5 years ago

Mmmmm … donuts

It’s National Donut Day – a holiday
celebrated the first Friday of June each year. Celebrate with us by getting 50% off all donuts in our bakery.

National Doughnut Day recognizes June 7, 1938 when Morgan Pett, a young military doctor, gave doughnuts to the wounded World War I soldiers he was treating. He enlisted more help to boost soldiers’ morale and eventually included the Salvation Army in his efforts.

These sweet, tasty treats are
not only part of our American heritage, but they also can be traced back to
prehistoric times. To celebrate this delicious holiday, pick up some
fresh-baked donuts from our bakery, grab a cup of coffee and check out the
fascinating history of the donut. 

  • Archaeologists have found fossilized bits of what look like donuts in the middle of prehistoric Native American settlements.
  • In medieval Europe, donuts were what you gorged on during Carnival, the feast period before the 40 days of Lent. 
  • Some say donuts came to Manhattan (then called New Amsterdam) by the Dutch, who called them olykoeks (“oily cakes”). Others say donuts came to New England by Protestant settlers who wanted to do away with Catholic holidays and enjoy fried cakes whenever they wanted.
  • Early donuts were hole-less and small enough to fit in your pocket, roughly the size of a walnut. And so the name “dough nut” was born.
  • In 1803 the first printed recipe for donuts appeared in Sussannah Carter’s The Frugal Housewife.
  • In 1846, in The Skillful Housewife’s Book by Mrs. L.G. Abell, she calls for her “Excellent Common Fried Cake” to be “cut as jumbles” – the term for a ring-shaped pastry – allowing the dough to cook more evenly and faster than a donut without one.
  • Around the same time, Elizabeth Gregory, a New England ship captain’s mother, created a deep-fried dough that her son could take with him on long voyages. She used nutmeg, cinnamon and lemon rind to help ward off scurvy and colds, and she filled the center, where the dough might not cook through, with hazelnuts or walnuts – literally creating “dough nuts.”
  • During World War I, women volunteers brought donuts to soldiers on the front lines for a taste of home.
  • In 1921, Adolph Levitt invented the first automated donut machine in New York City and introduced the world to premade donut mixes.
  • By the 1934 World’s Fair in Chicago, donuts were billed as “the food hit of the Century of Progress.” Seeing them produced “automatically” somehow made them part of the wave of the future.

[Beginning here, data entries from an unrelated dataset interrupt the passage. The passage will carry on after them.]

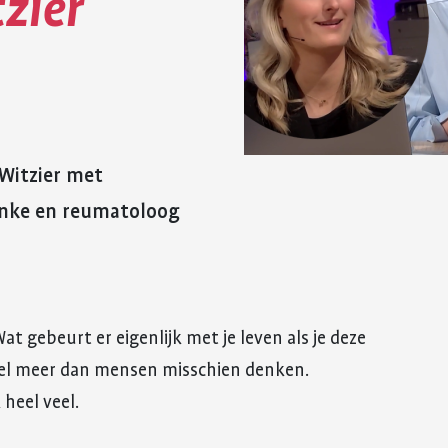
zier
reuma. Hier lees je hoe je met
fitter te voelen 
Kinderwens en zwangerschap
deze eerste periode om kunt
weerstand te v
gaan.
Jong en reuma
Meer over voed
Meer over de eerste
reuma
Zorgen voor een ander met reuma
periode met reuma
Appwijzer
 Witzier met
anke en reumatoloog
gebeurt er eigenlijk met je leven als je deze
veel meer dan mensen misschien denken.
heel veel.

    During this time, a donut
    cost less than a nickel.

  • In 1937, the first Krispy Kreme donut store was created in North Carolina.
  • Red Cross women, later known as Doughnut Dollies, handed donuts out to soldiers during WWII.
  • By the late 1950s there were 29 Krispy Kreme stores in 12 states, turning out 75 dozen donuts in an hour. Meanwhile, the first Dunkin’ Donuts store opened in Massachusetts in 1950, introducing flavors such as chocolate-glazed and Boston crème.
  • In 1929 Americans ate 216 million donuts. Today, by one count, we eat close to 10 billion a year.